→ Exercise objective
Scan the records for the word "Wednesday". Copy each line that includes it.

Extracted page text data

Start of Block

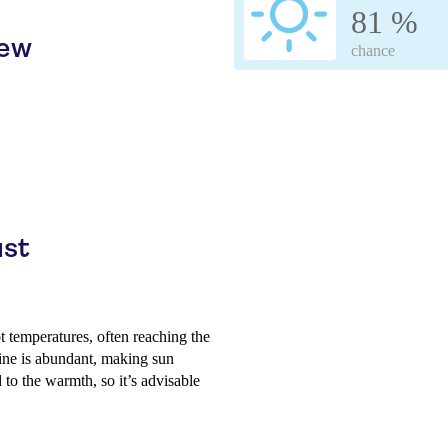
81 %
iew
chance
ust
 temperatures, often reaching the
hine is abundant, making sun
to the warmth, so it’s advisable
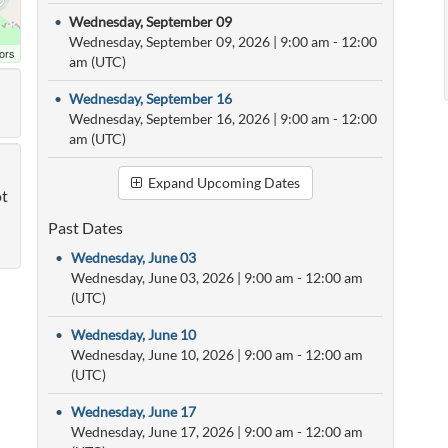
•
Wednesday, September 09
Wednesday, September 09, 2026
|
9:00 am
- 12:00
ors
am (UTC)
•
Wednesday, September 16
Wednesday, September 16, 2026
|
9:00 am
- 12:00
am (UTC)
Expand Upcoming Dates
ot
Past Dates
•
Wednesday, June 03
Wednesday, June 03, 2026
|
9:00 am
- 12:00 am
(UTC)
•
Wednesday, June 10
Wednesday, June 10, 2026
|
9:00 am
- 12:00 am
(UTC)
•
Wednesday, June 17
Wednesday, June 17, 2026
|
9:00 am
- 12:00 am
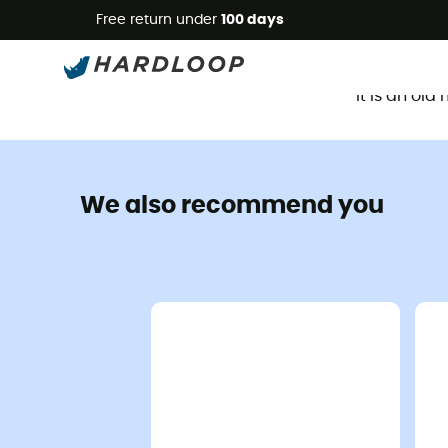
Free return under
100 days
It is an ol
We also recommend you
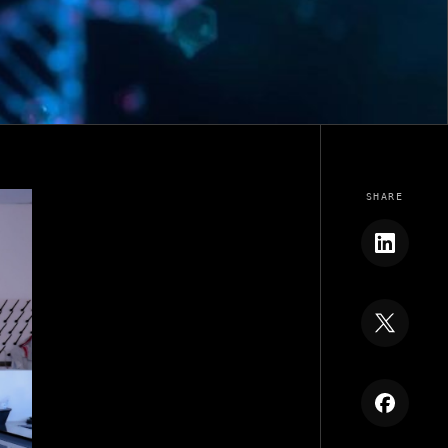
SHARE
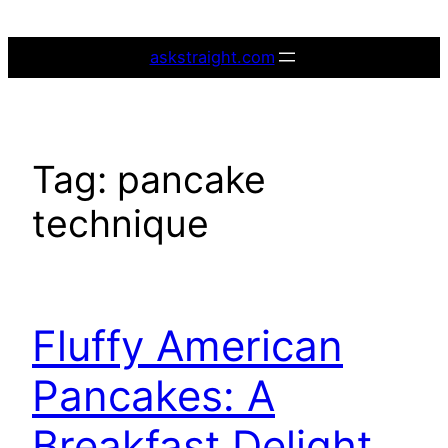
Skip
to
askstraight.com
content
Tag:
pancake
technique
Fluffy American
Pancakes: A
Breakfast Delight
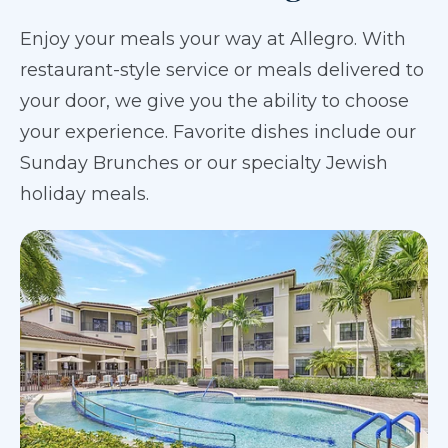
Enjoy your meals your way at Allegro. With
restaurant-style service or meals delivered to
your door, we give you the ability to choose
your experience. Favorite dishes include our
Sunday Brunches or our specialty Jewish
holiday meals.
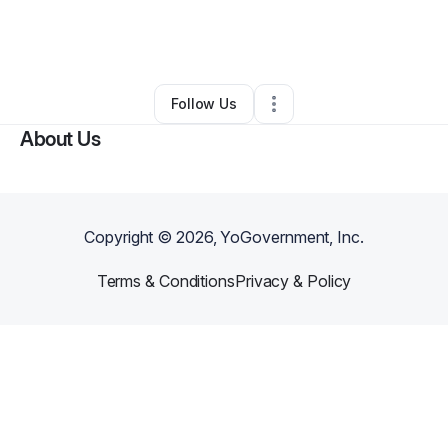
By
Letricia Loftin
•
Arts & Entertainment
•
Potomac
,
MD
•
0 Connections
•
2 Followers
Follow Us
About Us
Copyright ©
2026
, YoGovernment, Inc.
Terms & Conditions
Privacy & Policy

End of Block

→ Task result
Wednesday, September 09
Wednesday, September 09, 2026
Wednesday, September 16
Wednesday, September 16, 2026
Wednesday, June 03
Wednesday, June 03, 2026
Wednesday, June 10
Wednesday, June 10, 2026
Wednesday, June 17
Wednesday, June 17, 2026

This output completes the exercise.